Nezihe Muhiddin 1889 yılında İstanbul, Kandilli’de doğar. Serasker Ağa Hüseyin Paşa’nın torunu, Ali Şevket Paşa‘nın kızı Zehra Hanım ile savcı Muhiddin Bey‘in kızıdır. Eğitim hayatı Kandilli mahalle mektebinde başlamış, sonrasında kardeşiyle birlikte evde devam etmiştir. Farsça, Arapça, Fransızca ve Almanca ile bu dillerin edebiyatını özel öğretmenlerden öğrenen Nezihe Muhiddin‘in bu donanımını yaşamında şekillendirecek olanlar ise annesi ile ilk öğretmeni olarak andığı dayısının kızı Nakiye Hanım’dır. Kadın sorunları üzerine düşünen, aynı zamanda ilk kadın gazetesi Hanımlara Mahsus Gazete’nin Zekiye takma adıyla aktif yazarlarından olan Nakiye Hanım ile annesinin edebiyat ve toplumsal sorunlar üzerine yaptıkları tartışmalar, Nakiye Hanım‘ın evde düzenlediği toplantılar, ilerideki düşüncelerinin ilk tohumlarını atacaktır. Henüz sekiz yaşındayken, annesiyle birlikte kadınların kurdukları hayır derneklerinin çalışmalarında bulunur; Nakiye Hanım vesilesiyle Fatma Aliye ile tanışma fırsatı yakalar. Fatma Aliye Hanım ile ilişkileri uzun yıllar sürecektir.

Yirmi yaşında Maarif Nezareti’nin fen sınavını kazanarak fen bilgisi derslerini vermek üzere kız idadisine atanacaktır. Aynı zamanda İttihat ve Terakki Kız Sanayi Mektebi’ne müdür olur. Çalışma hayatı oldukça üretken geçer. Maarif Bakanlığı‘na eğitim hakkında raporlar yazar; birçok okulda müdürlük, ilkokul ve yabancı okullar için müfettişlik yapar. İki kere evlenir. Muhlis Bey ile olan ilk evliliği kısa sürer. Belediye şirketler komiseri Memduh Tepedelengil ile yaptığı ikinci evliliğinden ise Malik adında bir oğlu olur.
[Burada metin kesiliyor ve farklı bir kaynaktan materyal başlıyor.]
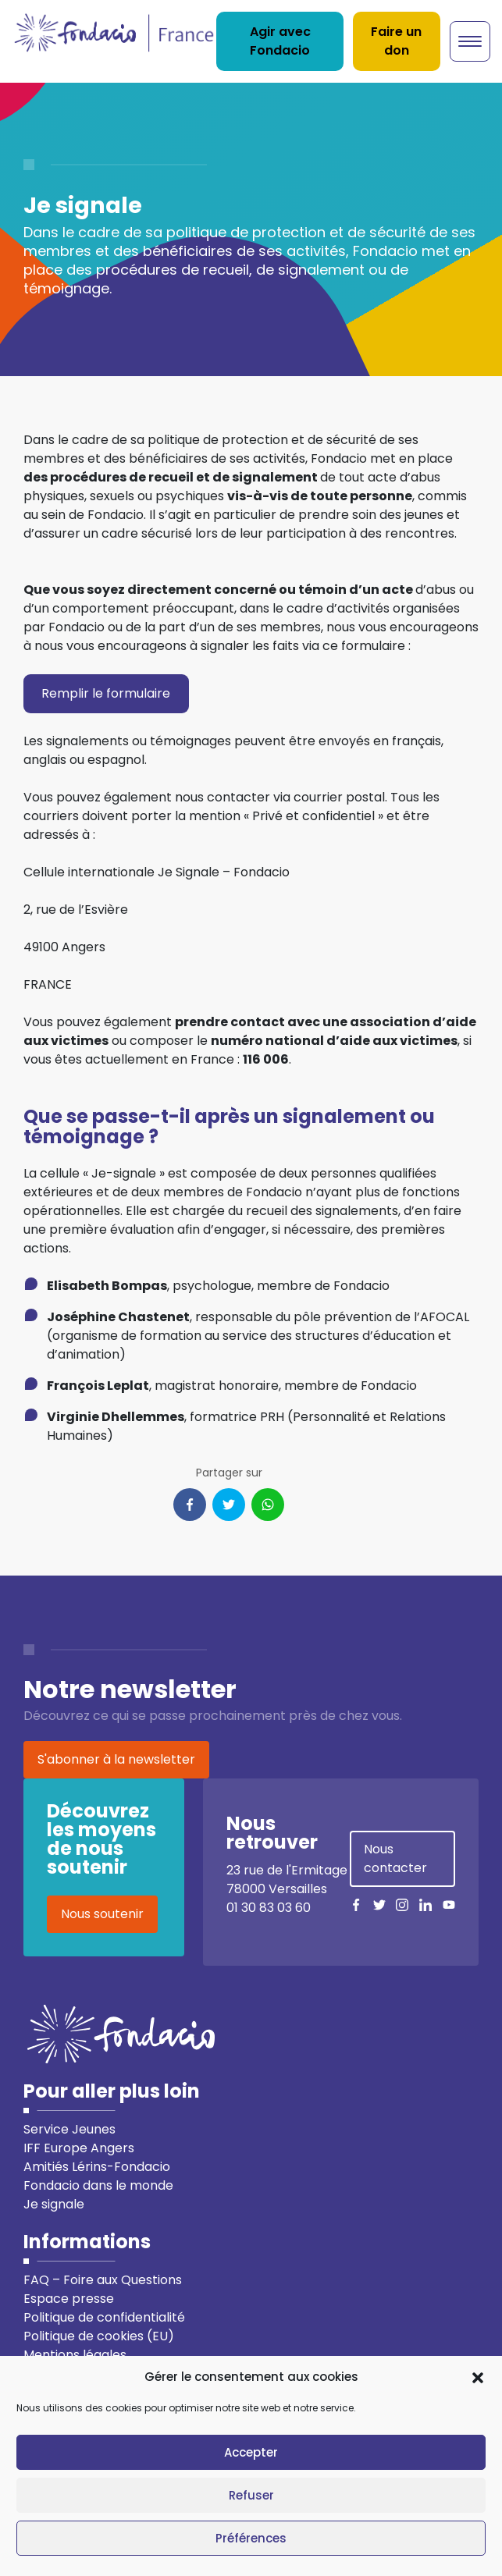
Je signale (53, 2204)
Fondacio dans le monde (98, 2185)
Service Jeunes (69, 2129)
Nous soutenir (102, 1914)
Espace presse (68, 2299)
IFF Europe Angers (78, 2148)
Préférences (251, 2538)
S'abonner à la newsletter (116, 1759)
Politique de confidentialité (104, 2317)
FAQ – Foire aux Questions (102, 2280)
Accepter (251, 2452)
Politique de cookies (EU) (98, 2336)
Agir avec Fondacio (280, 41)
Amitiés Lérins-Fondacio (96, 2167)
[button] (478, 2377)
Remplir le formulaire (105, 693)
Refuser (251, 2495)
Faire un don (396, 41)
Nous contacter (395, 1858)
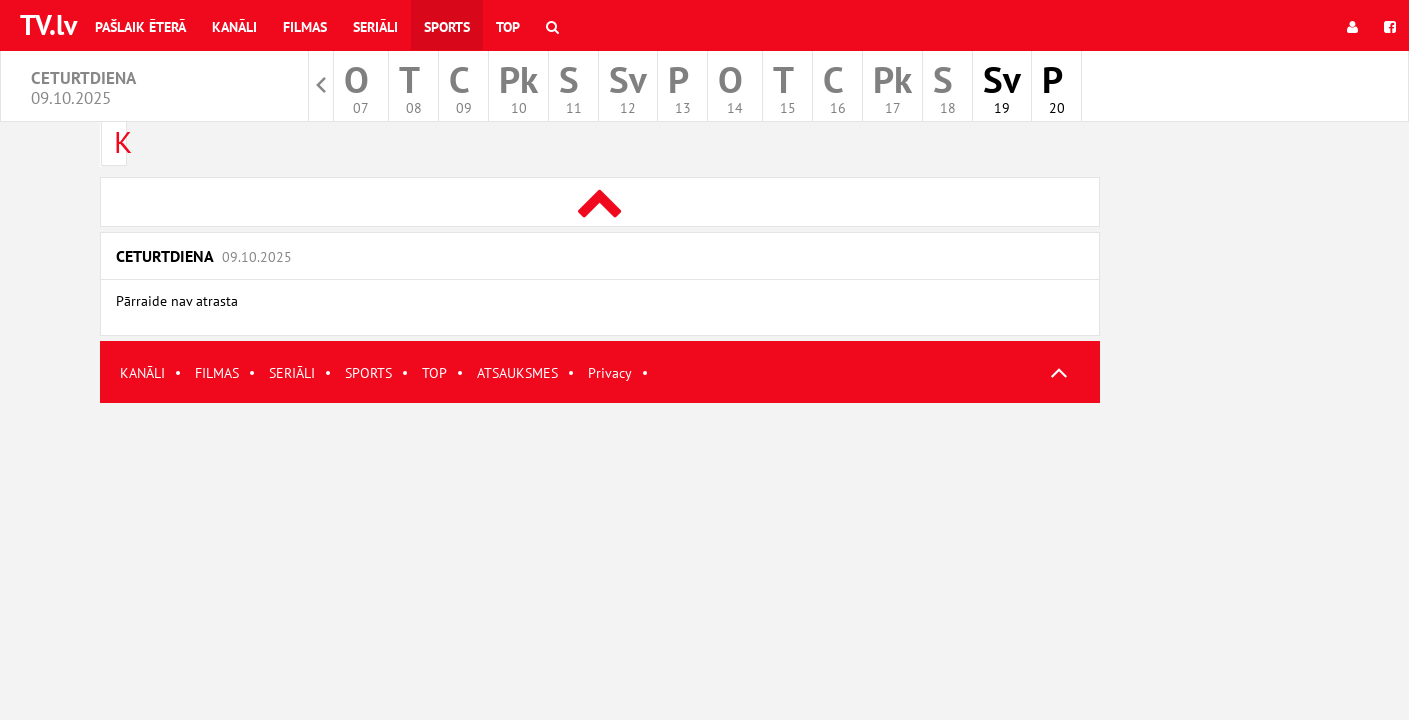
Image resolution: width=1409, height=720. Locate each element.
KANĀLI (142, 373)
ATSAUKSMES (517, 373)
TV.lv (48, 24)
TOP (434, 373)
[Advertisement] (600, 543)
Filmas (305, 27)
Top (508, 27)
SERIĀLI (292, 373)
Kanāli (234, 27)
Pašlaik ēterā (140, 27)
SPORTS (368, 373)
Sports (447, 27)
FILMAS (217, 373)
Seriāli (375, 27)
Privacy (610, 373)
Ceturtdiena (204, 256)
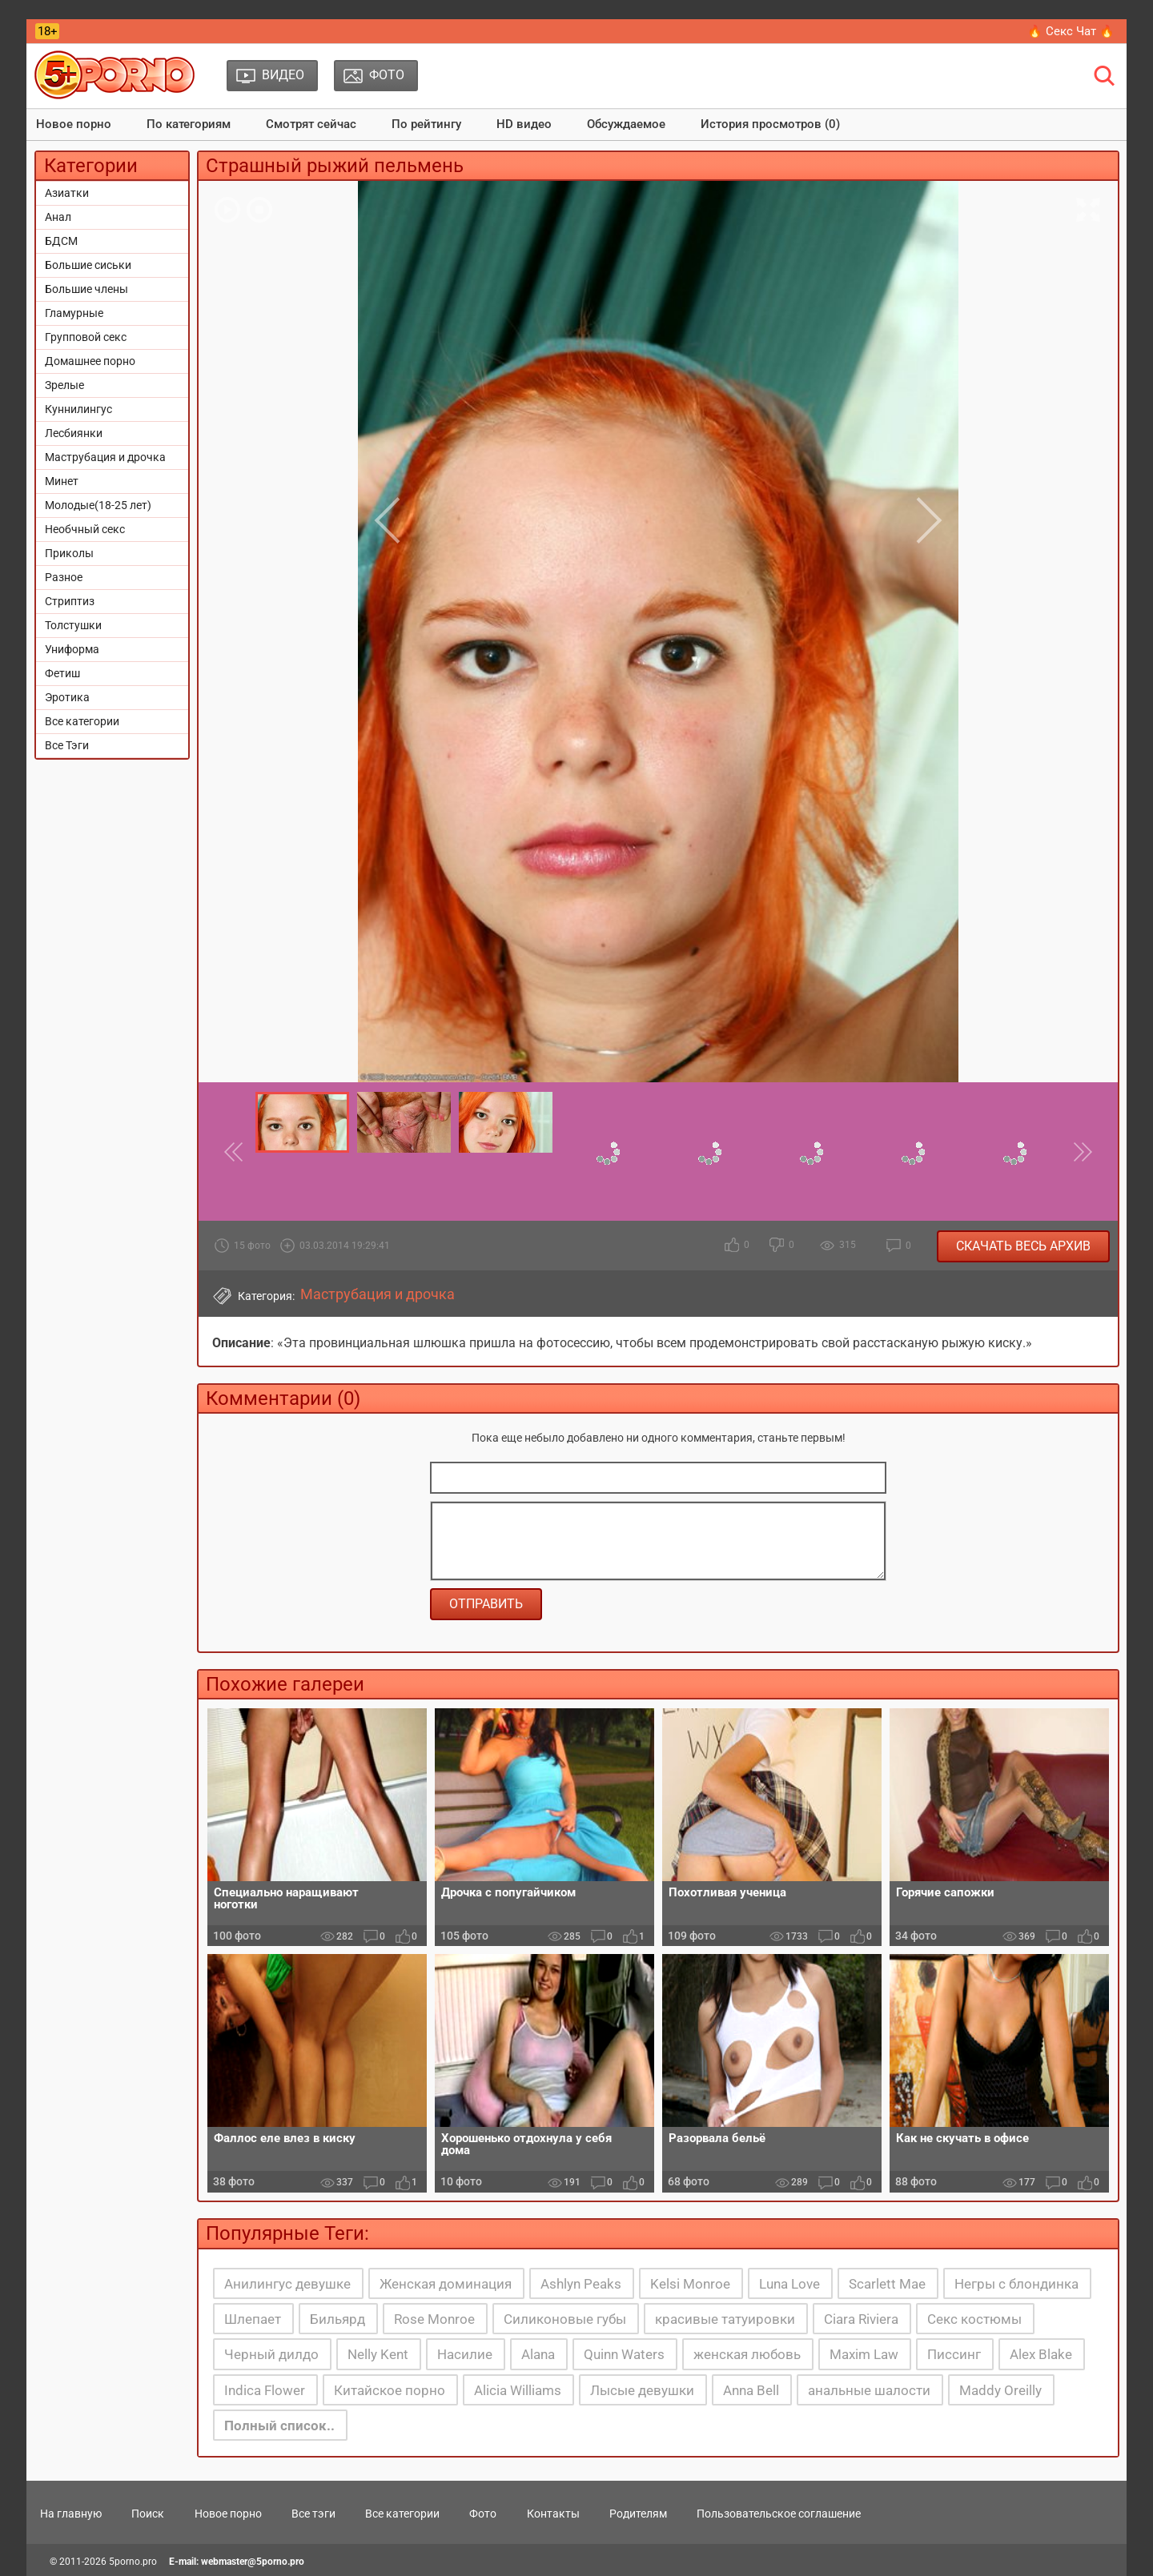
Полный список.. (279, 2426)
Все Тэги (67, 745)
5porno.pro (133, 2561)
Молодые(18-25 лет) (98, 505)
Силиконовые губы (565, 2319)
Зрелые (64, 385)
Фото (482, 2513)
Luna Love (789, 2284)
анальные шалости (869, 2390)
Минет (61, 481)
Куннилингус (78, 409)
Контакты (553, 2513)
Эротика (67, 697)
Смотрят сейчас (311, 124)
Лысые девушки (642, 2390)
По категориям (189, 124)
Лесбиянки (73, 433)
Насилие (464, 2354)
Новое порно (73, 124)
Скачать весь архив (1023, 1246)
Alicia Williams (517, 2390)
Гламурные (74, 313)
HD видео (524, 124)
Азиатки (67, 193)
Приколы (69, 553)
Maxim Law (864, 2354)
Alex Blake (1041, 2354)
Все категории (82, 721)
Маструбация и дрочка (105, 457)
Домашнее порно (90, 361)
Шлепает (252, 2319)
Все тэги (313, 2513)
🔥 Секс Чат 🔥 (1071, 31)
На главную (71, 2513)
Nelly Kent (378, 2354)
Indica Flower (264, 2390)
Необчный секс (85, 529)
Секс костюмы (974, 2319)
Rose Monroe (434, 2319)
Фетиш (62, 673)
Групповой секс (86, 337)
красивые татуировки (725, 2319)
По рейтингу (426, 124)
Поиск (147, 2513)
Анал (58, 217)
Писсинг (954, 2354)
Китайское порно (389, 2390)
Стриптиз (69, 601)
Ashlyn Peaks (580, 2284)
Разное (63, 577)
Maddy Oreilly (1000, 2390)
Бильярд (337, 2319)
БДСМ (61, 241)
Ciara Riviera (861, 2319)
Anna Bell (751, 2390)
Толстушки (73, 625)
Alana (538, 2354)
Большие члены (86, 289)
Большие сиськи (88, 265)
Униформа (72, 649)
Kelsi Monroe (690, 2284)
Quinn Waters (624, 2354)
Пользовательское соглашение (779, 2513)
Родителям (638, 2513)
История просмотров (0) (770, 124)
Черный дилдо (271, 2354)
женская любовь (747, 2354)
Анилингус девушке (287, 2284)
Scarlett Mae (887, 2284)
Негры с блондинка (1016, 2284)
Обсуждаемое (626, 124)
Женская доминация (446, 2284)
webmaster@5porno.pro (252, 2561)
Yetimlere ve muhtaç kadınlara yardım amacıyla kurulan Osmanlı-Türk Hanımları Esirgeme Derneği‘nin ve Donanma Cemiyeti‘nin kurucusudur; Müdafaa-i Milliye Osmanlı Hanımlar Heyeti’nde etkin olarak çalışır. Kadınların durumunun yalnızca toplumsal alanda desteklenerek iyileşeceğine inanmadığı için siyasi alana da el atma ihtiyacı duyacaktır. Kadınların seçme ve seçilme hakkı gibi siyasal hakları konusunda mücadele etmek üzere 16 Haziran 1923 yılında Cumhuriyet Halk Fırkası’ndan önce, Cumhuriyet rejiminin ilk fırkası olan Kadınlar Halk Fırkası’nı (KHF) kurar ve 27 maddelik parti nizamnamesi ve programı yayımlanır. KHF’nin amacı, kadınların siyasi ve sosyal haklarını kazanmak, Meclis’te bu hakları savunmak ve kadınlığın statüsünü yükseltmektir.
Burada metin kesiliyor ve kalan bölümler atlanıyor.